Dzhemiliev is right that Ukraine could not, under any circumstances, accept such a deal. 

Judging by Trump’s responses when challenged on the murders of journalists and opponents under Putin and Russia’s invasion of other countries’ territory, moral considerations are not a major factor for him.  This is not a position that the USA should be emulating. 

The human rights situation since Russia invaded Crimea has become critical.  It has become dangerous to express pro-Ukrainian views, with Crimean Tatar leader Ilmi Umerov and journalist Mykola Semena both facing 5-year sentences effectively for saying that Russia should leave Crimea.  19 Crimean Muslims, including a human rights activist are imprisoned, facing long sentences on unsubstantiated charges of merely belonging to an organization which is legal in Ukraine.  Crimean Tatar leader Akhtem Chiygoz and other Crimean Tatars are in prison, accused of taking part in a demonstration which took place before Russia’s annexation and over which Russia can have no jurisdiction.  Russia is holding Ukrainian political prisoners like filmmaker Oleg Sentsov and Oleksandr Kolchenko thousands of kilometres away from their families and continuing to try to foist Russian citizenship on them.  These are just some of a mounting number of arrests. Russia has also banned the Crimean Tatar Mejlis, or self-governing body of the main indigenous people of Crimea, with this now placing a very large number of Crimean Tatars in danger of arrest. The latest abduction and disappearance, this time of Crimean Tatar activist Ervin Ibragimov, indicate that there are no measures that will not be applied against those Russia views as ‘dissident’.  Human rights groups are now warning Ukrainians to avoid going to Crimea unless they have no choice.  The Crimean Human Rights Group has even published a list of recommendations, advising people, for example, to leave laptops and mobile phones at home and close all social network pages, since the FSB, Russia’s security service can use them to find ‘incriminating’ views about Russia’s occupation of Crimea, etc.

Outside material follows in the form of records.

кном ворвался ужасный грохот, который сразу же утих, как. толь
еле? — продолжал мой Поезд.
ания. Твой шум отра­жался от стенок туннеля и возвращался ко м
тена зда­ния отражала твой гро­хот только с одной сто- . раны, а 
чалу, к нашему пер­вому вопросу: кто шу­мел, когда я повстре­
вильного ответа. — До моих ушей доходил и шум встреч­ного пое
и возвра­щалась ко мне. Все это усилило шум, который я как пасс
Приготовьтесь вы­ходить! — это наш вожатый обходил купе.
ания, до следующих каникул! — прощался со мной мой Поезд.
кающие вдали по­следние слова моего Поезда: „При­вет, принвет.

All of this is very well documented.  Since the Chief Prosecutor of the International Criminal Court in the Hague has accepted that Russia’s occupation of Crimea is an international military conflict, crimes committed by Russia as the occupying state could well be deemed war crimes. 

Moscow has spent a huge amount of money and effort supporting far-right, extreme left or other parties in Europe and beyond with a pronounced pro-Russian, anti-EU and NATO position.  All of these parties speak out against sanctions and justify Russia’s occupation of Crimea, and for the current regime in Russia, this is a good ‘investment’.  

It will be a disaster for everybody, and most of all America itself, if Russia’s lobbying and other means of influence on Trump and his team prove its best investment.